4.2. Monitoring nodes

Nodes added to the infrastructure are listed on the Infrastructure > Nodes screen with their status displayed. If the storage cluster has not been created yet, you will only see nodes with the Unassigned status. If the storage cluster exists, its nodes will be listed on the screen.

A node can have one of the following statuses:

UNASSIGNED
The node is not assigned to a cluster.
HEALTHY
All the storage services on the node are running.
ENTERING MAINTENANCE…
The node is entering maintenance. The services it hosts are either being evacuated or stopped.
ENTERING MAINTENANCE HALTED
The node cannot enter maintenance, because some of its services cannot be evacuated.
IN MAINTENANCE
The node is in maintenance mode. It does not participate in new chunk allocation.
EXITING MAINTENANCE…
The node is exiting maintenance. Nodes exiting maintenance cannot be managed.
FAILED
One or more storage services on the node have failed.

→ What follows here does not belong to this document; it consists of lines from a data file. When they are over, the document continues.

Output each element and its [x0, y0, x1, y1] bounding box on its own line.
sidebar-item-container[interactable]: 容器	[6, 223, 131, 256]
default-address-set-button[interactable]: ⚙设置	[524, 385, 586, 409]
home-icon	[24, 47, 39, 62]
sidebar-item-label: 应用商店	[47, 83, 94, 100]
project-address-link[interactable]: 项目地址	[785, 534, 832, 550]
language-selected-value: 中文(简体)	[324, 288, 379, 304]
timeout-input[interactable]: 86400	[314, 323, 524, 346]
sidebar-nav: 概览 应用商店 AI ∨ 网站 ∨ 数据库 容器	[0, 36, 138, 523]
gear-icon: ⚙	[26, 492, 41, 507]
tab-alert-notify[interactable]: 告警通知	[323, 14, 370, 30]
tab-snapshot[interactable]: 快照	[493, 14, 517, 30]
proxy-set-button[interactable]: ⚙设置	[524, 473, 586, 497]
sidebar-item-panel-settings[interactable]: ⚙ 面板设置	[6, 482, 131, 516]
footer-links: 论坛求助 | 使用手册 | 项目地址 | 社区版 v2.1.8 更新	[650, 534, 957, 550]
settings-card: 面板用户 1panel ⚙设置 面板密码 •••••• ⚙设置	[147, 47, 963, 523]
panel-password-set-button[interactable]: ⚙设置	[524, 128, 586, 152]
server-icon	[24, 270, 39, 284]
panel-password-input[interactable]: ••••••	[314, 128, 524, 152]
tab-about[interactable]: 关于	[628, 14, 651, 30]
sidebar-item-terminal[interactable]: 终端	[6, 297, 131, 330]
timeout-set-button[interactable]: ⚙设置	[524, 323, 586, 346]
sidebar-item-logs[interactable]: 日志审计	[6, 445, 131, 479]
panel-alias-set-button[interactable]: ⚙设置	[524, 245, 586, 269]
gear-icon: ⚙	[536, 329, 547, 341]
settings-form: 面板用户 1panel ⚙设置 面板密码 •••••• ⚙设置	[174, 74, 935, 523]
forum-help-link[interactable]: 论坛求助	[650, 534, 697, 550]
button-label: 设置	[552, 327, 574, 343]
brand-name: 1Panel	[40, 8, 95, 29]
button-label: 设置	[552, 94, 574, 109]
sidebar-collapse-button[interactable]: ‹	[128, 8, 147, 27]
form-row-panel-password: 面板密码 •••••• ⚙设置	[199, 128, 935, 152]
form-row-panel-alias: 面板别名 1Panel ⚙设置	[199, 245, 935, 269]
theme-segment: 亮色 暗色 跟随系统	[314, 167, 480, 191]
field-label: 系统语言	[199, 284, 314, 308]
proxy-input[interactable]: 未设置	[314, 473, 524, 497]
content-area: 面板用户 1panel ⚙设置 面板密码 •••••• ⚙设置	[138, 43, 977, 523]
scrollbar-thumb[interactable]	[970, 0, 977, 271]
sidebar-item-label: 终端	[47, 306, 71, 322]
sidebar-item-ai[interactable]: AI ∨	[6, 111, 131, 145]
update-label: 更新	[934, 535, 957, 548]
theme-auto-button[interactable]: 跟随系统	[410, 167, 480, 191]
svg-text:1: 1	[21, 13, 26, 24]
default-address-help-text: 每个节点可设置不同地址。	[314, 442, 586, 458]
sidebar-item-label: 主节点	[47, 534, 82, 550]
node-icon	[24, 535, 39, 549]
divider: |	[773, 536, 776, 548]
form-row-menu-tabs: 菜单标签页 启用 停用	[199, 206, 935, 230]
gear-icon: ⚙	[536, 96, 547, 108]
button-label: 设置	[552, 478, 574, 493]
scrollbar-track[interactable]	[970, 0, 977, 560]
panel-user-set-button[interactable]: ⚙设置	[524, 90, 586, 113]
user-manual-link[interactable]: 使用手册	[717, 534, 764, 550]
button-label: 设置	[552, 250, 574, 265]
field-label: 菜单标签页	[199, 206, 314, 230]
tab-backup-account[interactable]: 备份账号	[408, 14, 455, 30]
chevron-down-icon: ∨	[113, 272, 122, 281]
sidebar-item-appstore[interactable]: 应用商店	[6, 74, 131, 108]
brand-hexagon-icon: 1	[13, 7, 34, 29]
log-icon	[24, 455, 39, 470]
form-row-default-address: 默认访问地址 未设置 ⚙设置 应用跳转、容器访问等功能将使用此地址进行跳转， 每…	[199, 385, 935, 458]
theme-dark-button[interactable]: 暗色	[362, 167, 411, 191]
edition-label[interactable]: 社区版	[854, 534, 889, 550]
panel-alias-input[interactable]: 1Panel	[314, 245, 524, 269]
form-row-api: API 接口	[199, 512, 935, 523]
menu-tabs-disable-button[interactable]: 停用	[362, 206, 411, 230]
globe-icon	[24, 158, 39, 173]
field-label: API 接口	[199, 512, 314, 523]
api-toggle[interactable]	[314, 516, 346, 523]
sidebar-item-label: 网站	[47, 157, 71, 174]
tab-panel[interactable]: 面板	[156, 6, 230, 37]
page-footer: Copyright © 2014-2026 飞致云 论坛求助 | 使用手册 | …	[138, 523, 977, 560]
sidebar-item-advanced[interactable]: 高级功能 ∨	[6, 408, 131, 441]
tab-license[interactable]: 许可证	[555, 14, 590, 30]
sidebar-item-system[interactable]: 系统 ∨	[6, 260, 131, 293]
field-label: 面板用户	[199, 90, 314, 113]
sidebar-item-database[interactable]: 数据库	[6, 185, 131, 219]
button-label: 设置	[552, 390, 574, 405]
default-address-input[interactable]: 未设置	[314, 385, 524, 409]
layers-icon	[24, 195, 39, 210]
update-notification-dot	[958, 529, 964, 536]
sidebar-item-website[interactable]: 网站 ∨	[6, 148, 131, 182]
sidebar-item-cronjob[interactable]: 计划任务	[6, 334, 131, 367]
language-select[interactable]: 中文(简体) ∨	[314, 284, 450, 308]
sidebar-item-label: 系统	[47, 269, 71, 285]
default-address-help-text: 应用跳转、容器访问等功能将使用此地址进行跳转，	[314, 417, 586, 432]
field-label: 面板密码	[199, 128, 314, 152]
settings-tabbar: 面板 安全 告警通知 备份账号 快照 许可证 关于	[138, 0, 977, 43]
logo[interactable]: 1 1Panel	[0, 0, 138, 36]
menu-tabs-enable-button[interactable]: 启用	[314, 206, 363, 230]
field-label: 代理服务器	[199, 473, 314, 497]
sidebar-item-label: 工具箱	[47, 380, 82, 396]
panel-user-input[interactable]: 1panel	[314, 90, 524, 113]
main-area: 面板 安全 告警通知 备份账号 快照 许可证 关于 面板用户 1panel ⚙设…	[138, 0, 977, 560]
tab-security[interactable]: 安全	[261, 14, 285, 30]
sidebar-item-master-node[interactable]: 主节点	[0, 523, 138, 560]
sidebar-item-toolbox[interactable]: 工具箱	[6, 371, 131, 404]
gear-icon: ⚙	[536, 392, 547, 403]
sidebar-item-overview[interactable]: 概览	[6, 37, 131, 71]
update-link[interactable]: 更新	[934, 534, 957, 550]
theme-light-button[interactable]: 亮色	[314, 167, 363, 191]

The default time interval for the charts is twelve hours. To zoom into a particular time interval, select the internal with the mouse; to reset zoom, double-click any chart.

4.2.1. Monitoring node performance

To monitor the performance of a cluster node, open the Nodes screen, and then click the required node line. On the right pane, the Overview tab displays the performance statistics. The statistics include:

  • CPU/RAM: CPU usage in percent over time, and RAM usage, in GiB over time
  • Network: the amount of transmitted (TX) and received (RX) traffic over time
  • Disks read: node read activity over time
  • Disks write: node write activity over time

The following sections provide more information on disk and network usage.

4.2.2. Monitoring node disks

To monitor the usage and status of node disks, click a node’s name. On the Disks tab, you will see a list of all disks on the node and their status icons.

A disk status icon shows the combined status of S.M.A.R.T. and the service corresponding to the disk role. It can be one of the following:

OK
The disk and service are healthy.
Failed
The service has failed or S.M.A.R.T. reported an error.
Releasing
The service is being released. When the process finishes, the disk status will change to OK.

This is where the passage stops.